--- Assignment ---
An exact, picture-free copy of the listing is required.

--- Supplied data ---

# # # #

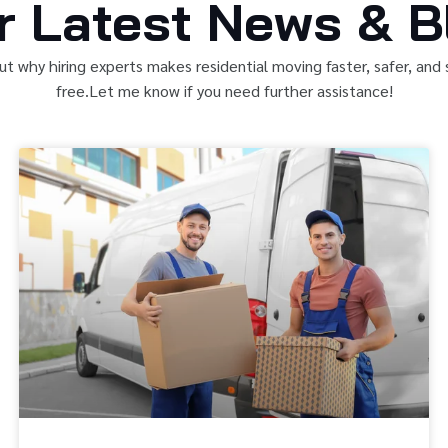
r Latest News & B
ut why hiring experts makes residential moving faster, safer, and 
free.Let me know if you need further assistance!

# # # #

--- Result of this task ---
r Latest News & B
ut why hiring experts makes residential moving faster, safer, and 
free.Let me know if you need further assistance!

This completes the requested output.